This happened basically every time I met people. Just, some people didn't come out and say it. That was the worst part of starting a new school, telling kids my name. You'd think teachers would be better....

"And isn't your mother that pretty dark-skinned lady I saw on the stairs the other day? Latina, right?"

Even before she'd turned into The Vacuumator, Mami would have told Daisy to mind her business. She says she doesn't know where people get off thinking they can just come up to me and Freddy and ask us what we are. "People aren't happy until they know what box to put you in," she says. And yet Daisy had stuck up for me out on the street, so I said, "Yeah, that's my mother." But then I could feel her getting ready to say, "I haven't seen your father." So I hurried up the last few steps to my floor and took out my keys. "Thanks," I said.

She smiled. "No problem. A word to the wise, honey. Tell your mother to buy you a brassiere. You'll have a lot less trouble with these morons if you've got a bra."

What? Without even saying bye, I ran in, ran to the bathroom, and checked myself from the front, from the side, from the other side: a tall, tan-skinned kid, with long brown hair pulled tightly back, big eyes only a little darker than my skin, glasses, long, skinny legs, and — oh my God, I really did need a bra!

Why didn't I know this? I mean, I did know this, but I'd been telling myself no one else did.

Mami was in the kitchen ironing the white polo shirts she wears for work. "Mami," I said, "I need a bra!"

She put the iron down and took the traps from me. "Why you bringing that up right now? Iris" — she looked at me closely — "did something happen?"

If I told her about those guys, she'd be down the stairs so fast...and if I told her about Daisy..."No." I prayed my face wasn't as red as it felt. "I'm just asking."

"Well, ask me after I'm back at work, okay?" she said. "When things are more settled. When we've got some money. Iris, I've got so much on my mind now..."

Mami worked at Graciela's, a restaurant a few blocks from here. She'd taken two weeks off to get us moved. Her first day back was tomorrow. She wasn't worried about Freddy — Freddy was a boy and fourteen — but she was very nervous about leaving me. She'd already given me tomorrow's TO DO and NOT TO DO lists, and there were twice as many NOT TO DOs as DOs.

There was no point asking her anything when she was in that No mode. But the longer I waited, the bigger my — I didn't know what to call them even to myself. It wasn't them I minded. It was the words for them. "Puberty" was bad enough, with that pyou, like putrid or puke or mucus. I didn't need body parts with names that made boys snicker and whisper and poke each other and point and stare. Not now, when everything else in my life was changing. They looked like they'd grown just since this morning and, going by Mami's, they'd keep on growing. Which meant that by the time school started, in five weeks...

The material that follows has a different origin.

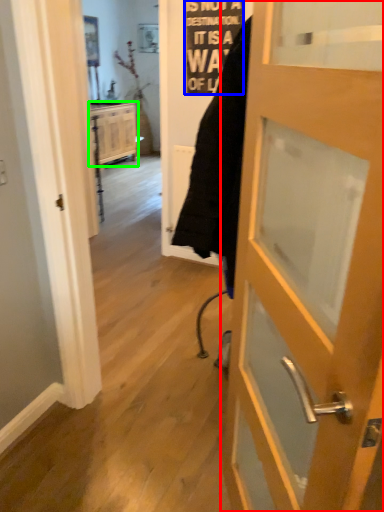 Question: Considering the real-world distances, which object is farthest from door (highlighted by a red box)? writing (highlighted by a blue box) or cabinetry (highlighted by a green box)?

Choices:
 (A) writing
 (B) cabinetry

Answer: (B) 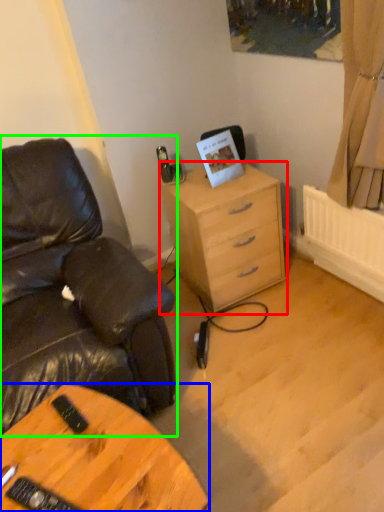 Question: Which object is positioned closest to chest of drawers (highlighted by a red box)? Select from desk (highlighted by a blue box) and chair (highlighted by a green box).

"Ma," I said after Freddy had gone into his room that night, "everyone I know has had bras since the middle of fifth grade."

She stopped dabbing peanut butter on the rat traps. "Yeah, and I bet some of them are having babies, too."

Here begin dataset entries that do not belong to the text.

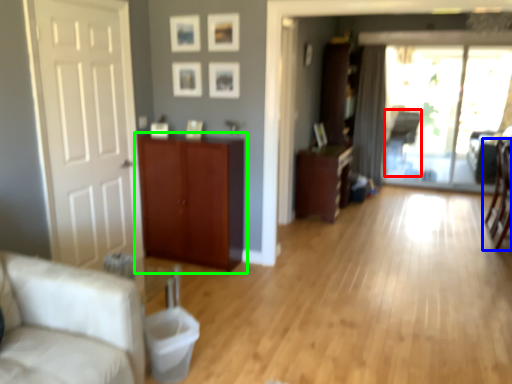 Question: Which object is the closest to the armchair (highlighted by a red box)? Choose among these: chair (highlighted by a blue box) or cabinetry (highlighted by a green box).

Choices:
 (A) chair
 (B) cabinetry

Answer: (A) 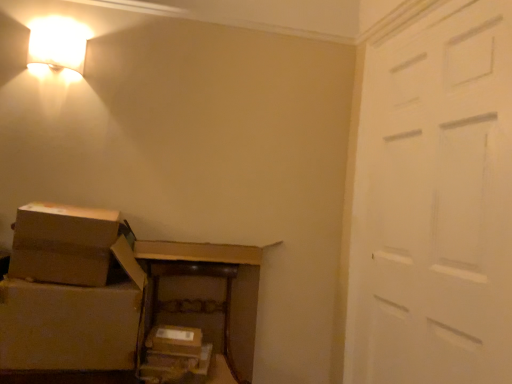 Question: Is matte white wall sconce at upper left facing towards brown cardboard box at lower center, the 2th storage box in the top-to-bottom sequence?

Choices:
 (A) no
 (B) yes

Answer: (A)

Question: Is matte white wall sconce at upper left positioned behind brown cardboard box at lower center, the 2th storage box in the top-to-bottom sequence?

Choices:
 (A) yes
 (B) no

Answer: (A)

Question: Can you confirm if matte white wall sconce at upper left is positioned to the right of brown cardboard box at lower center, the 2th storage box in the top-to-bottom sequence?

Choices:
 (A) no
 (B) yes

Answer: (A)

Question: Considering the relative sizes of matte white wall sconce at upper left and brown cardboard box at lower center, the 2th storage box in the top-to-bottom sequence, in the image provided, is matte white wall sconce at upper left shorter than brown cardboard box at lower center, the 2th storage box in the top-to-bottom sequence,?

Choices:
 (A) yes
 (B) no

Answer: (B)

Question: Does matte white wall sconce at upper left appear on the left side of brown cardboard box at lower center, marked as the 1th storage box in a bottom-to-top arrangement?

Choices:
 (A) no
 (B) yes

Answer: (B)

Question: Is matte white wall sconce at upper left smaller than brown cardboard box at lower center, marked as the 1th storage box in a bottom-to-top arrangement?

Choices:
 (A) no
 (B) yes

Answer: (B)

Question: From a real-world perspective, does brown cardboard box at lower center, which is the 1th storage box from top to bottom, sit lower than white matte door at right?

Choices:
 (A) no
 (B) yes

Answer: (B)

Question: Is brown cardboard box at lower center, which is the 1th storage box from top to bottom, oriented away from white matte door at right?

Choices:
 (A) no
 (B) yes

Answer: (A)

Question: Are brown cardboard box at lower center, which is the 1th storage box from top to bottom, and white matte door at right located far from each other?

Choices:
 (A) no
 (B) yes

Answer: (B)

Question: Is brown cardboard box at lower center, which is the 1th storage box from top to bottom, thinner than white matte door at right?

Choices:
 (A) yes
 (B) no

Answer: (B)

Question: Can you confirm if brown cardboard box at lower center, which is the 1th storage box from top to bottom, is positioned to the right of white matte door at right?

Choices:
 (A) yes
 (B) no

Answer: (B)

Question: Is brown cardboard box at lower center, which is the 1th storage box from top to bottom, positioned before white matte door at right?

Choices:
 (A) yes
 (B) no

Answer: (B)

Question: Considering the relative sizes of brown cardboard box at lower left, which ranks as the 2th box in top-to-bottom order, and brown cardboard box at lower center, which is the 1th storage box from top to bottom, in the image provided, is brown cardboard box at lower left, which ranks as the 2th box in top-to-bottom order, thinner than brown cardboard box at lower center, which is the 1th storage box from top to bottom,?

Choices:
 (A) yes
 (B) no

Answer: (B)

"What does that have to do with getting me a bra?" I said. "I thought this was about money."

"It is," she said. "But also, we're in a new situation. It's going to be much less stressful. The Computer School's supposed to be a really good place, and now that we've got Aunt Myra's computer, and that typing book — "

Grandma's typing book? "Mami, you keep changing the subject."

"I'm not changing the subject," she said. "It's the same subject. Freddy I've given up expecting A's from. But you're different, Iris. You're like me at your age. You're smart. You could do so well...." She finished setting the traps, put one behind the fridge and another in the corner. "Iris, mi amor, you have the whole rest of your life to be grown up. Take it from me, there's nothin' that great about it. Don't rush it."

"I'm not rushing it," I said. "Ma, look at me."

She came over and kissed me. "I don't have to look at you. You look fine. You look like a beautiful young girl who's going to turn into a beautiful young lady. But for now, do us all a favor. Stay a kid."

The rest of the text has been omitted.